Il a ensuite lancé des attaques contre la solidarité entre le Québec et le Parti conservateur, sans les nommer – ignorant presque complètement les libéraux et le PQ dans son discours.
“Il y a des oppositions à gauche et à droite. D’un côté, il y a des gens qui croient que l’argent pousse sur les arbres. Il y a des gens qui pensent qu’il faut toujours plus d’impôts, plus d’impôts, plus de déficits et plus de dettes. D’autre part, il y a ceux pour qui le changement climatique n’est pas pertinent. Ceux qui croient qu’il n’est pas important de construire une économie verte. “Ceux qui pensent que ce n’est pas important pour les générations futures”, a-t-il déclaré.
“Lorsque les temps sont pleins d’incertitudes, de turbulences et de dangers économiques, ce n’est pas le moment de se lancer dans des aventures avec des idéologues de gauche ou de droite. En effet, lorsque la mer est agitée, il est temps de confier la barre à une équipe compétente, expérimentée et solide », a-t-il ajouté sous de vifs applaudissements.
Après le fameux chèque de 500 $ versé plus tôt cette année, il a promis d’en faire plus pour aider les Québécois à faire face à la hausse du coût de la vie.
Le gouvernement caquiste ne vous décevra pas face à l’inflation et continuera de vous donner les moyens de vous en sortir, c’est l’engagement que je prends aujourd’hui.
François Lego, premier ministre du Québec
Ces dernières semaines, François Lego a laissé entendre qu’il promettrait de baisser les impôts pendant la campagne électorale.
Il dit avoir un plan clair pour revenir à l’équilibre budgétaire […] modéré, sans l’austérité libérale qui a fait tant de dégâts. » Il a promis “de continuer à investir dans nos infrastructures”, “rien de fou”, “du bon sens, une bonne gouvernance, du solide”.
« Le Québec devient un chef de file mondial en électricité. J’ai de grandes ambitions pour le Québec. Ce que je veux, c’est que le 21e siècle soit le siècle du Québec ! il a lâché.

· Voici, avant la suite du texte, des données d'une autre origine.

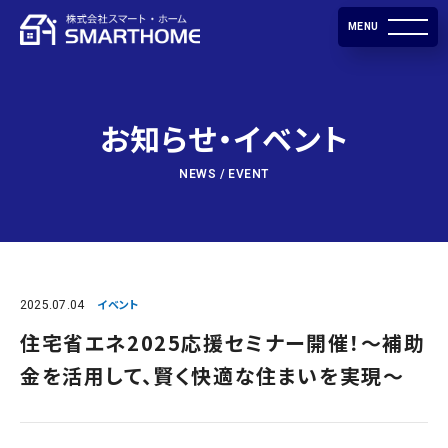
MENU
お知らせ・イベント
NEWS / EVENT
2025.07.04
イベント
住宅省エネ2025応援セミナー開催！〜補助
金を活用して、賢く快適な住まいを実現〜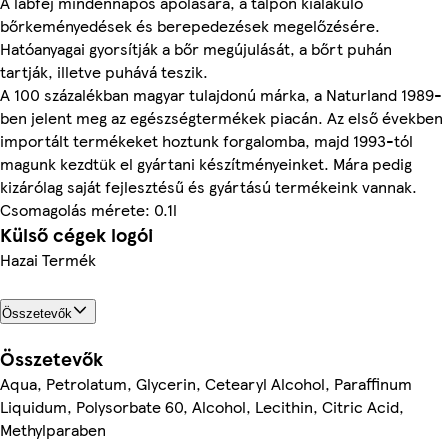
A lábfej mindennapos ápolására, a talpon kialakuló
bőrkeményedések és berepedezések megelőzésére.
Hatóanyagai gyorsítják a bőr megújulását, a bőrt puhán
tartják, illetve puhává teszik.
A 100 százalékban magyar tulajdonú márka, a Naturland 1989-
ben jelent meg az egészségtermékek piacán. Az első években
importált termékeket hoztunk forgalomba, majd 1993-tól
magunk kezdtük el gyártani készítményeinket. Mára pedig
kizárólag saját fejlesztésű és gyártású termékeink vannak.
Csomagolás mérete: 0.1l
Külső cégek logói
Hazai Termék
Összetevők
Összetevők
Aqua, Petrolatum, Glycerin, Cetearyl Alcohol, Paraffinum
Liquidum, Polysorbate 60, Alcohol, Lecithin, Citric Acid,
Methylparaben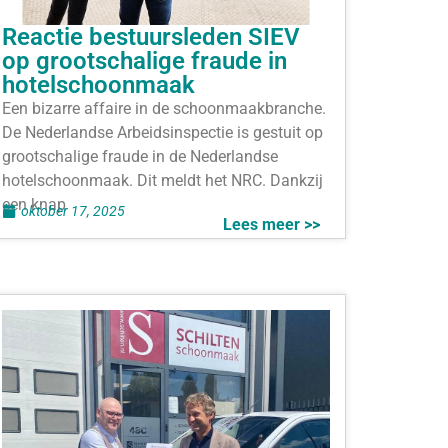
Reactie bestuursleden SIEV
op grootschalige fraude in
hotelschoonmaak
Een bizarre affaire in de schoonmaakbranche.
De Nederlandse Arbeidsinspectie is gestuit op
grootschalige fraude in de Nederlandse
hotelschoonmaak. Dit meldt het NRC. Dankzij
een knap
oktober 17, 2025
Lees meer >>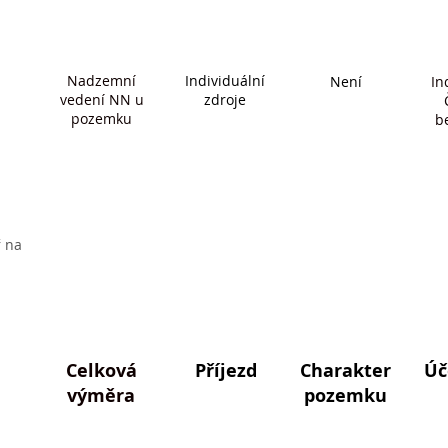
Nadzemní
Individuální
Není
In
vedení NN u
zdroje
pozemku
b
ř na
Celková
Příjezd
Charakter
Úč
výměra
pozemku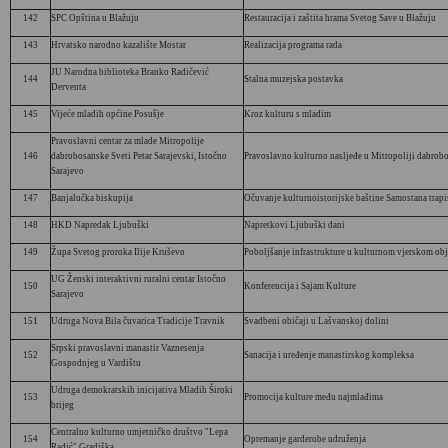
142
SPC Opština u Blažuju
Restauracija i zaštita hrama Svetog Save u Blažuju
143
Hrvatsko narodno kazalište Mostar
Realizacija programa rada
JU Narodna biblioteka Branko Radičević
144
Stalna muzejska postavka
Derventa
145
Vijeće mladih općine Posušje
Kroz kulturu s mladim
Pravoslavni centar za mlade Mitropolije
146
dabrobosanske Sveti Petar Sarajevski, Istočno
Pravoslavno kulturno nasljeđe u Mitropoliji dabrob
Sarajevo
147
Banjalučka biskupija
Očuvanje kulturnoistorijske baštine Samostana trapi
148
HKD Napredak Ljubuški
Napretkovi Ljubuški dani
149
Župa Svetog proroka Ilije Kruševo
Poboljšanje infrastrukture u kulturnom vjerskom ob
UG Ženski interaktivni ruralni centar Istočno
150
Konferencija i Sajam Kulture
Sarajevo
151
Udruga Nova Bila čuvarica Tradicije Travnik
Svadbeni običaji u Lašvanskoj dolini
Srpski pravoslavni manastir Vaznesenja
152
Sanacija i uređenje manastirskog kompleksa
Gospodnjeg u Vardištu
Udruga demokratskih inicijativa Mladih Široki
153
Promocija kulture među najmlađima
brijeg
Centralno kulturno umjetničko društvo "Lepa
154
Opremanje garderobe udruženja
Radić" Gradiška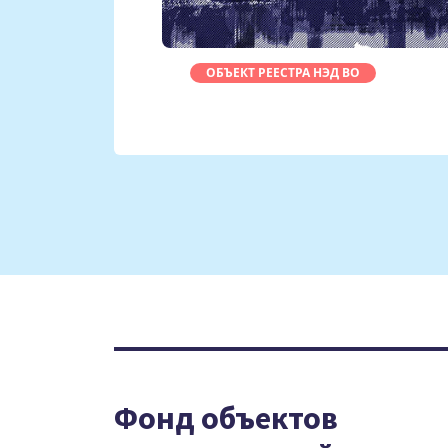
ОБЪЕКТ РЕЕСТРА НЭД ВО
Фонд объектов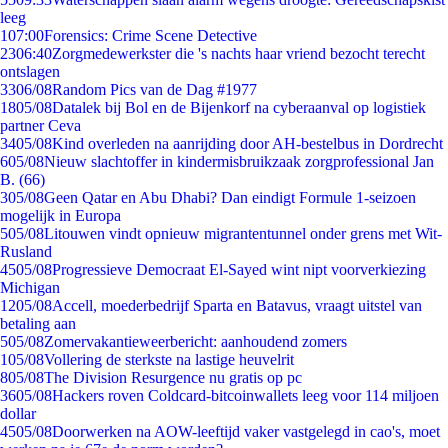
leeg
1
07:00
Forensics: Crime Scene Detective
23
06:40
Zorgmedewerkster die 's nachts haar vriend bezocht terecht
ontslagen
33
06/08
Random Pics van de Dag #1977
18
05/08
Datalek bij Bol en de Bijenkorf na cyberaanval op logistiek
partner Ceva
34
05/08
Kind overleden na aanrijding door AH-bestelbus in Dordrecht
6
05/08
Nieuw slachtoffer in kindermisbruikzaak zorgprofessional Jan
B. (66)
3
05/08
Geen Qatar en Abu Dhabi? Dan eindigt Formule 1-seizoen
mogelijk in Europa
5
05/08
Litouwen vindt opnieuw migrantentunnel onder grens met Wit-
Rusland
45
05/08
Progressieve Democraat El-Sayed wint nipt voorverkiezing
Michigan
12
05/08
Accell, moederbedrijf Sparta en Batavus, vraagt uitstel van
betaling aan
5
05/08
Zomervakantieweerbericht: aanhoudend zomers
1
05/08
Vollering de sterkste na lastige heuvelrit
8
05/08
The Division Resurgence nu gratis op pc
36
05/08
Hackers roven Coldcard-bitcoinwallets leeg voor 114 miljoen
dollar
45
05/08
Doorwerken na AOW-leeftijd vaker vastgelegd in cao's, moet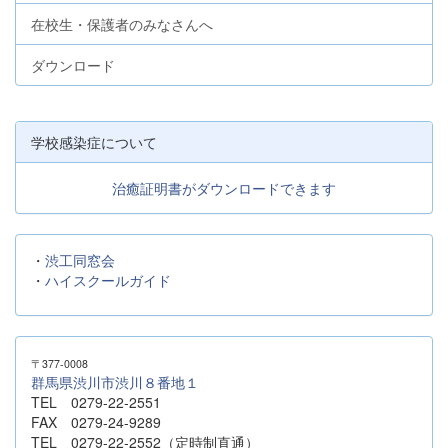
在校生・保護者のみなさんへ
ダウンロード
学校感染症について
治癒証明書がダウンロードできます
・
渋工同窓会
・
ハイスクールガイド
〒377-0008
群馬県渋川市渋川８番地１
TEL 0279-22-2551
FAX 0279-24-9289
TEL 0279-22-2552（定時制直通）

Après avoir plaidé qu’il avait “développé notre cohésion nationale” avec les lois 21 et 96, il a prononcé quelques phrases en anglais pour tenter de rassurer cette minorité linguistique : “Je sais qu’il y en a qui mettent de l’huile sur le feu en prétendant que la loi 96 va empêcher les Québécois anglophones de recevoir des soins de santé en anglais. Nous nous engageons à protéger votre accès aux soins de santé. »
Il a réitéré sa demande à Ottawa de lui transférer tous les pouvoirs en matière d’immigration. “Je demande un mandat fort aux prochaines élections pour pouvoir aller négocier cela avec le gouvernement fédéral. C’est une question de survie de notre nation », a-t-il soutenu, suscitant une standing ovation.
Alors que la CAQ menait les sondages, il a demandé aux militants de ne « rien tenir pour acquis ».